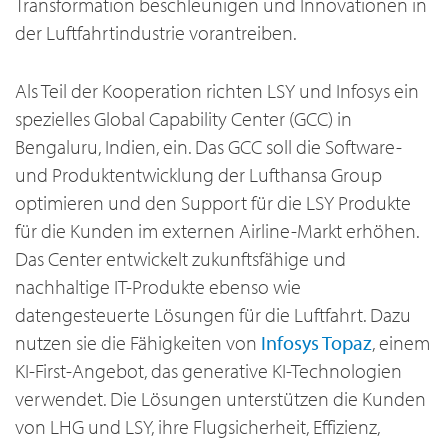
Transformation beschleunigen und Innovationen in
der Luftfahrtindustrie vorantreiben.
Als Teil der Kooperation richten LSY und Infosys ein
spezielles Global Capability Center (GCC) in
Bengaluru, Indien, ein. Das GCC soll die Software-
und Produktentwicklung der Lufthansa Group
optimieren und den Support für die LSY Produkte
für die Kunden im externen Airline-Markt erhöhen.
Das Center entwickelt zukunftsfähige und
nachhaltige IT-Produkte ebenso wie
datengesteuerte Lösungen für die Luftfahrt. Dazu
nutzen sie die Fähigkeiten von
Infosys Topaz
, einem
KI-First-Angebot, das generative KI-Technologien
verwendet. Die Lösungen unterstützen die Kunden
von LHG und LSY, ihre Flugsicherheit, Effizienz,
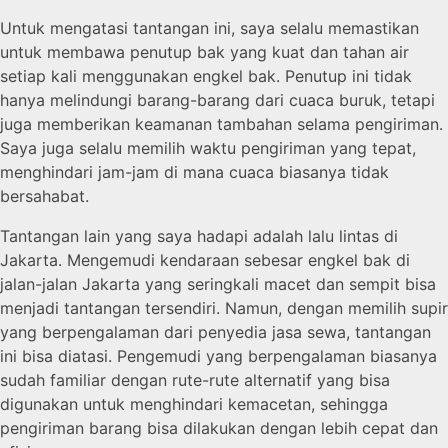
Untuk mengatasi tantangan ini, saya selalu memastikan
untuk membawa penutup bak yang kuat dan tahan air
setiap kali menggunakan engkel bak. Penutup ini tidak
hanya melindungi barang-barang dari cuaca buruk, tetapi
juga memberikan keamanan tambahan selama pengiriman.
Saya juga selalu memilih waktu pengiriman yang tepat,
menghindari jam-jam di mana cuaca biasanya tidak
bersahabat.
Tantangan lain yang saya hadapi adalah lalu lintas di
Jakarta. Mengemudi kendaraan sebesar engkel bak di
jalan-jalan Jakarta yang seringkali macet dan sempit bisa
menjadi tantangan tersendiri. Namun, dengan memilih supir
yang berpengalaman dari penyedia jasa sewa, tantangan
ini bisa diatasi. Pengemudi yang berpengalaman biasanya
sudah familiar dengan rute-rute alternatif yang bisa
digunakan untuk menghindari kemacetan, sehingga
pengiriman barang bisa dilakukan dengan lebih cepat dan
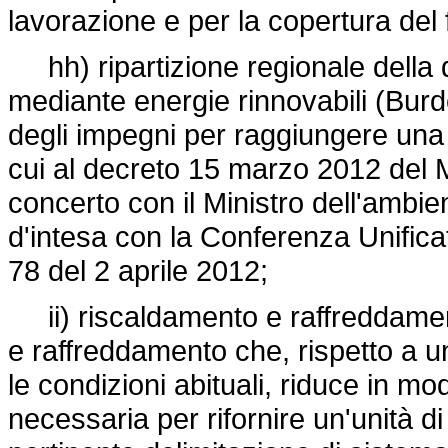
lavorazione e per la copertura del
hh) ripartizione regionale della 
mediante energie rinnovabili (Burd
degli impegni per raggiungere una 
cui al decreto 15 marzo 2012 del M
concerto con il Ministro dell'ambien
d'intesa con la Conferenza Unificat
78 del 2 aprile 2012;
ii) riscaldamento e raffreddament
e raffreddamento che, rispetto a u
le condizioni abituali, riduce in mo
necessaria per rifornire un'unità d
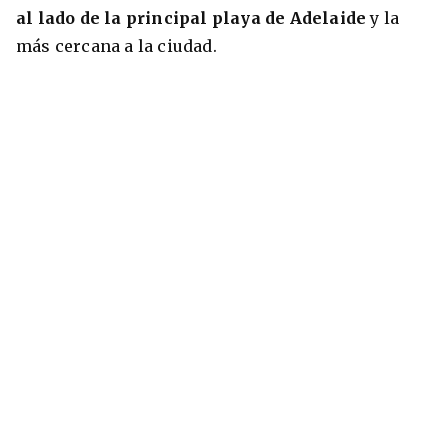
al lado de la principal playa de Adelaide
y la
más cercana a la ciudad.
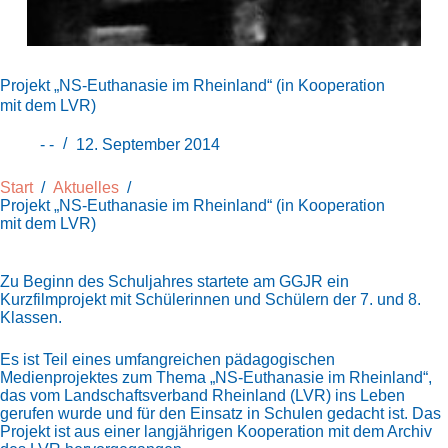
Projekt „NS-Euthanasie im Rheinland“ (in Kooperation
mit dem LVR)
- -
12. September 2014
Start
/
Aktuelles
/
Projekt „NS-Euthanasie im Rheinland“ (in Kooperation
mit dem LVR)
Zu Beginn des Schuljahres startete am GGJR ein
Kurzfilmprojekt mit Schülerinnen und Schülern der 7. und 8.
Klassen.
Es ist Teil eines umfangreichen pädagogischen
Medienprojektes zum Thema „NS-Euthanasie im Rheinland“,
das vom Landschaftsverband Rheinland (LVR) ins Leben
gerufen wurde
und für den Einsatz in Schulen gedacht ist. Das
Projekt ist aus einer langjährigen Kooperation mit dem Archiv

_ _ _ _

Exercise details:
Give the lines again word for word, from the start of the records to the line holding "Bengaluru, Indien, ein.", both included, and leave out any picture.

Answer for the task:
Transformation beschleunigen und Innovationen in
der Luftfahrtindustrie vorantreiben.
Als Teil der Kooperation richten LSY und Infosys ein
spezielles Global Capability Center (GCC) in
Bengaluru, Indien, ein. Das GCC soll die Software-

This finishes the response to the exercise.